→ Task details: Using the string "Information" as the key, pull each matching line out of the records below.

→ Extracted records:
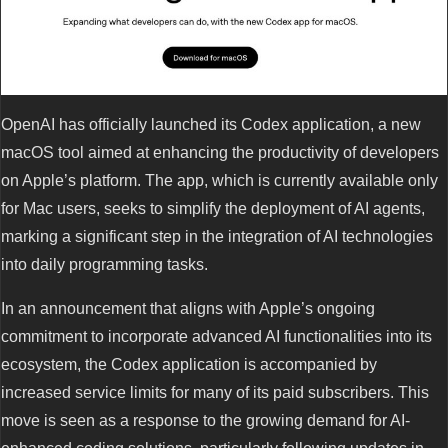
OpenAI has officially launched its Codex application, a new
macOS tool aimed at enhancing the productivity of developers
on Apple’s platform. The app, which is currently available only
for Mac users, seeks to simplify the deployment of AI agents,
marking a significant step in the integration of AI technologies
into daily programming tasks.
In an announcement that aligns with Apple’s ongoing
commitment to incorporate advanced AI functionalities into its
ecosystem, the Codex application is accompanied by
increased service limits for many of its paid subscribers. This
move is seen as a response to the growing demand for AI-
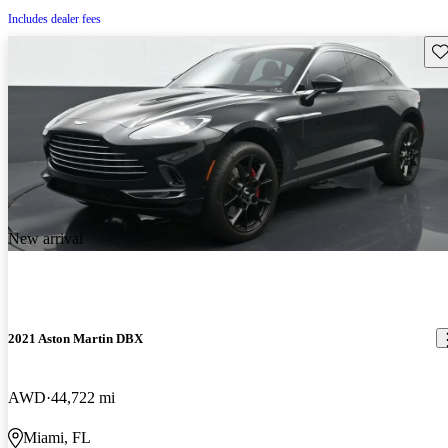
Includes dealer fees
Sav
New arrival
2021 Aston Martin DBX
AWD
44,722 mi
Miami, FL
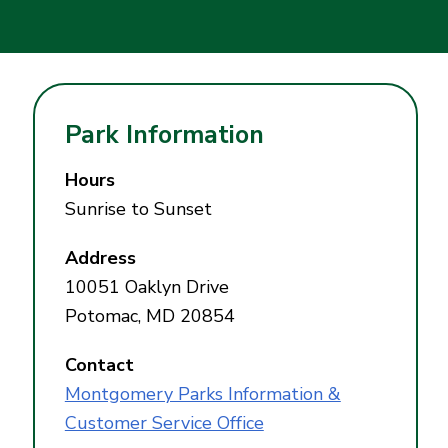
Park Information
Hours
Sunrise to Sunset
Address
10051 Oaklyn Drive
Potomac, MD 20854
Contact
Montgomery Parks Information &
Customer Service Office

→ Response:
Park Information
Montgomery Parks Information &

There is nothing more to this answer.